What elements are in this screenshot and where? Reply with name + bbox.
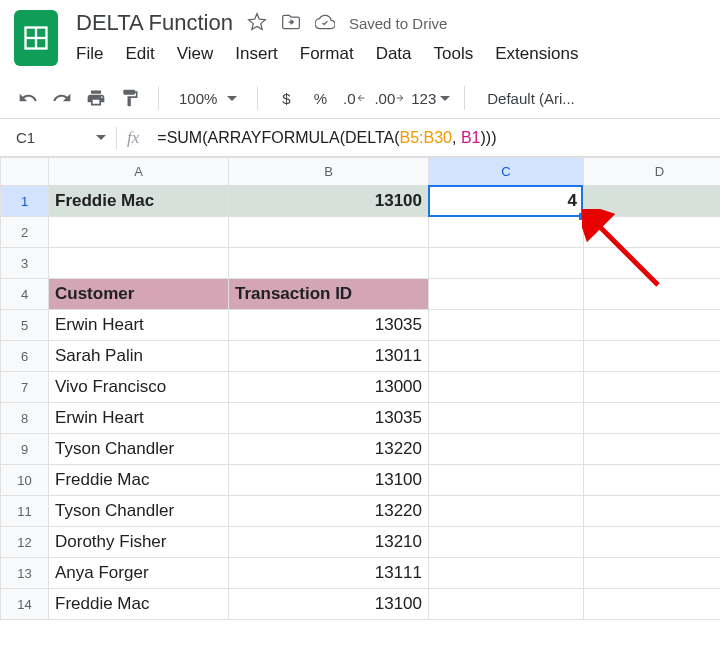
cell[interactable] (584, 248, 721, 279)
cell[interactable] (584, 279, 721, 310)
cell[interactable]: Transaction ID (229, 279, 429, 310)
cell[interactable] (429, 217, 584, 248)
menu-data[interactable]: Data (376, 44, 412, 64)
row-header[interactable]: 3 (1, 248, 49, 279)
cell[interactable] (49, 248, 229, 279)
column-header-C[interactable]: C (429, 158, 584, 186)
cell[interactable] (49, 217, 229, 248)
column-header-D[interactable]: D (584, 158, 721, 186)
menu-file[interactable]: File (76, 44, 103, 64)
undo-button[interactable] (14, 84, 42, 112)
document-title[interactable]: DELTA Function (76, 10, 233, 36)
cell[interactable]: Tyson Chandler (49, 496, 229, 527)
cell[interactable]: Anya Forger (49, 558, 229, 589)
row-header[interactable]: 11 (1, 496, 49, 527)
select-all-corner[interactable] (1, 158, 49, 186)
move-icon[interactable] (281, 12, 301, 35)
zoom-select[interactable]: 100% (173, 90, 243, 107)
cell[interactable] (429, 310, 584, 341)
row-header[interactable]: 5 (1, 310, 49, 341)
cell[interactable]: 13220 (229, 434, 429, 465)
cell[interactable] (429, 403, 584, 434)
paint-format-button[interactable] (116, 84, 144, 112)
cell-selected[interactable]: 4 (429, 186, 584, 217)
cell[interactable] (429, 527, 584, 558)
cell[interactable] (584, 527, 721, 558)
cell[interactable]: 13011 (229, 341, 429, 372)
cell[interactable]: 13035 (229, 403, 429, 434)
cell[interactable] (584, 310, 721, 341)
cell[interactable]: Erwin Heart (49, 310, 229, 341)
redo-button[interactable] (48, 84, 76, 112)
cell[interactable] (584, 217, 721, 248)
menu-edit[interactable]: Edit (125, 44, 154, 64)
font-select[interactable]: Default (Ari... (479, 90, 583, 107)
cell[interactable] (584, 589, 721, 620)
cell[interactable]: 13100 (229, 186, 429, 217)
formula-input[interactable]: =SUM(ARRAYFORMULA(DELTA(B5:B30, B1))) (157, 129, 712, 147)
cell[interactable]: 13210 (229, 527, 429, 558)
row-header[interactable]: 9 (1, 434, 49, 465)
cell[interactable] (584, 372, 721, 403)
cell[interactable] (229, 217, 429, 248)
cell[interactable]: 13000 (229, 372, 429, 403)
cloud-icon[interactable] (315, 12, 335, 35)
menu-view[interactable]: View (177, 44, 214, 64)
cell[interactable]: Freddie Mac (49, 589, 229, 620)
cell[interactable] (584, 434, 721, 465)
menu-format[interactable]: Format (300, 44, 354, 64)
decrease-decimal-button[interactable]: .0 (340, 84, 368, 112)
cell[interactable] (229, 248, 429, 279)
row-header[interactable]: 4 (1, 279, 49, 310)
column-header-B[interactable]: B (229, 158, 429, 186)
percent-button[interactable]: % (306, 84, 334, 112)
cell[interactable] (584, 465, 721, 496)
sheets-logo[interactable] (14, 10, 58, 66)
cell[interactable] (429, 465, 584, 496)
cell[interactable] (429, 496, 584, 527)
cell[interactable]: Freddie Mac (49, 465, 229, 496)
currency-button[interactable]: $ (272, 84, 300, 112)
cell[interactable] (429, 558, 584, 589)
cell[interactable]: 13100 (229, 465, 429, 496)
row-header[interactable]: 6 (1, 341, 49, 372)
name-box[interactable]: C1 (6, 125, 116, 150)
print-button[interactable] (82, 84, 110, 112)
cell[interactable] (429, 372, 584, 403)
cell[interactable] (584, 403, 721, 434)
cell[interactable]: 13111 (229, 558, 429, 589)
menu-tools[interactable]: Tools (434, 44, 474, 64)
selection-handle[interactable] (579, 213, 586, 220)
cell[interactable] (429, 279, 584, 310)
cell[interactable] (429, 248, 584, 279)
increase-decimal-button[interactable]: .00 (374, 84, 405, 112)
cell[interactable] (584, 186, 721, 217)
row-header[interactable]: 14 (1, 589, 49, 620)
more-formats-button[interactable]: 123 (411, 84, 450, 112)
cell[interactable]: Dorothy Fisher (49, 527, 229, 558)
cell[interactable]: 13100 (229, 589, 429, 620)
cell[interactable] (584, 496, 721, 527)
cell[interactable]: Tyson Chandler (49, 434, 229, 465)
row-header[interactable]: 10 (1, 465, 49, 496)
cell[interactable] (584, 558, 721, 589)
row-header[interactable]: 13 (1, 558, 49, 589)
row-header[interactable]: 1 (1, 186, 49, 217)
cell[interactable]: 13220 (229, 496, 429, 527)
column-header-A[interactable]: A (49, 158, 229, 186)
cell[interactable]: Freddie Mac (49, 186, 229, 217)
cell[interactable] (429, 341, 584, 372)
cell[interactable]: Sarah Palin (49, 341, 229, 372)
cell[interactable]: Erwin Heart (49, 403, 229, 434)
cell[interactable]: Vivo Francisco (49, 372, 229, 403)
row-header[interactable]: 2 (1, 217, 49, 248)
row-header[interactable]: 7 (1, 372, 49, 403)
cell[interactable]: Customer (49, 279, 229, 310)
cell[interactable] (429, 434, 584, 465)
row-header[interactable]: 12 (1, 527, 49, 558)
menu-insert[interactable]: Insert (235, 44, 278, 64)
spreadsheet-grid[interactable]: A B C D 1 Freddie Mac 13100 4 2 3 4Custo… (0, 157, 720, 620)
cell[interactable] (584, 341, 721, 372)
cell[interactable] (429, 589, 584, 620)
menu-extensions[interactable]: Extensions (495, 44, 578, 64)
○ ○ ○
== The task ==
Each entry is to be transcribed verbatim, and any picture in it is to be skipped.

== Your response ==
What elements are in this screenshot and where? Reply with name + bbox.
cell[interactable] (584, 248, 721, 279)
cell[interactable] (584, 279, 721, 310)
cell[interactable]: Transaction ID (229, 279, 429, 310)
cell[interactable] (429, 217, 584, 248)
menu-data[interactable]: Data (376, 44, 412, 64)
row-header[interactable]: 3 (1, 248, 49, 279)
cell[interactable] (49, 248, 229, 279)
column-header-C[interactable]: C (429, 158, 584, 186)
cell[interactable] (49, 217, 229, 248)
column-header-D[interactable]: D (584, 158, 721, 186)
menu-file[interactable]: File (76, 44, 103, 64)
undo-button[interactable] (14, 84, 42, 112)
document-title[interactable]: DELTA Function (76, 10, 233, 36)
cell[interactable]: Tyson Chandler (49, 496, 229, 527)
cell[interactable]: Anya Forger (49, 558, 229, 589)
row-header[interactable]: 11 (1, 496, 49, 527)
select-all-corner[interactable] (1, 158, 49, 186)
move-icon[interactable] (281, 12, 301, 35)
zoom-select[interactable]: 100% (173, 90, 243, 107)
cell[interactable] (429, 310, 584, 341)
row-header[interactable]: 5 (1, 310, 49, 341)
cell[interactable]: 13220 (229, 434, 429, 465)
cell[interactable] (429, 403, 584, 434)
paint-format-button[interactable] (116, 84, 144, 112)
cell-selected[interactable]: 4 (429, 186, 584, 217)
cell[interactable] (429, 527, 584, 558)
cell[interactable] (584, 527, 721, 558)
cell[interactable]: 13011 (229, 341, 429, 372)
cell[interactable]: 13035 (229, 403, 429, 434)
cell[interactable] (584, 310, 721, 341)
cell[interactable]: Erwin Heart (49, 310, 229, 341)
redo-button[interactable] (48, 84, 76, 112)
cell[interactable] (584, 217, 721, 248)
menu-edit[interactable]: Edit (125, 44, 154, 64)
font-select[interactable]: Default (Ari... (479, 90, 583, 107)
cell[interactable] (584, 589, 721, 620)
cell[interactable]: 13100 (229, 186, 429, 217)
formula-input[interactable]: =SUM(ARRAYFORMULA(DELTA(B5:B30, B1))) (157, 129, 712, 147)
cell[interactable]: 13210 (229, 527, 429, 558)
row-header[interactable]: 9 (1, 434, 49, 465)
cell[interactable] (584, 372, 721, 403)
cell[interactable] (229, 217, 429, 248)
cell[interactable]: 13000 (229, 372, 429, 403)
cloud-icon[interactable] (315, 12, 335, 35)
menu-view[interactable]: View (177, 44, 214, 64)
cell[interactable]: Freddie Mac (49, 589, 229, 620)
cell[interactable] (584, 434, 721, 465)
menu-format[interactable]: Format (300, 44, 354, 64)
decrease-decimal-button[interactable]: .0 (340, 84, 368, 112)
cell[interactable] (229, 248, 429, 279)
row-header[interactable]: 4 (1, 279, 49, 310)
column-header-B[interactable]: B (229, 158, 429, 186)
percent-button[interactable]: % (306, 84, 334, 112)
cell[interactable] (584, 465, 721, 496)
sheets-logo[interactable] (14, 10, 58, 66)
cell[interactable] (429, 465, 584, 496)
cell[interactable] (429, 496, 584, 527)
cell[interactable]: Freddie Mac (49, 465, 229, 496)
currency-button[interactable]: $ (272, 84, 300, 112)
cell[interactable] (429, 558, 584, 589)
cell[interactable]: 13100 (229, 465, 429, 496)
row-header[interactable]: 6 (1, 341, 49, 372)
name-box[interactable]: C1 (6, 125, 116, 150)
print-button[interactable] (82, 84, 110, 112)
cell[interactable] (429, 372, 584, 403)
cell[interactable] (584, 403, 721, 434)
cell[interactable]: 13111 (229, 558, 429, 589)
menu-tools[interactable]: Tools (434, 44, 474, 64)
selection-handle[interactable] (579, 213, 586, 220)
cell[interactable] (429, 279, 584, 310)
cell[interactable] (429, 248, 584, 279)
increase-decimal-button[interactable]: .00 (374, 84, 405, 112)
cell[interactable] (584, 186, 721, 217)
row-header[interactable]: 14 (1, 589, 49, 620)
more-formats-button[interactable]: 123 (411, 84, 450, 112)
cell[interactable]: Dorothy Fisher (49, 527, 229, 558)
cell[interactable]: 13100 (229, 589, 429, 620)
cell[interactable] (584, 496, 721, 527)
cell[interactable]: Tyson Chandler (49, 434, 229, 465)
row-header[interactable]: 10 (1, 465, 49, 496)
cell[interactable] (584, 558, 721, 589)
row-header[interactable]: 13 (1, 558, 49, 589)
row-header[interactable]: 1 (1, 186, 49, 217)
cell[interactable]: 13220 (229, 496, 429, 527)
column-header-A[interactable]: A (49, 158, 229, 186)
cell[interactable]: Freddie Mac (49, 186, 229, 217)
cell[interactable] (429, 341, 584, 372)
cell[interactable]: Sarah Palin (49, 341, 229, 372)
cell[interactable]: Erwin Heart (49, 403, 229, 434)
cell[interactable]: Vivo Francisco (49, 372, 229, 403)
row-header[interactable]: 2 (1, 217, 49, 248)
row-header[interactable]: 7 (1, 372, 49, 403)
cell[interactable]: Customer (49, 279, 229, 310)
cell[interactable] (429, 434, 584, 465)
row-header[interactable]: 12 (1, 527, 49, 558)
menu-insert[interactable]: Insert (235, 44, 278, 64)
spreadsheet-grid[interactable]: A B C D 1 Freddie Mac 13100 4 2 3 4Custo… (0, 157, 720, 620)
cell[interactable] (584, 341, 721, 372)
cell[interactable] (429, 589, 584, 620)
menu-extensions[interactable]: Extensions (495, 44, 578, 64)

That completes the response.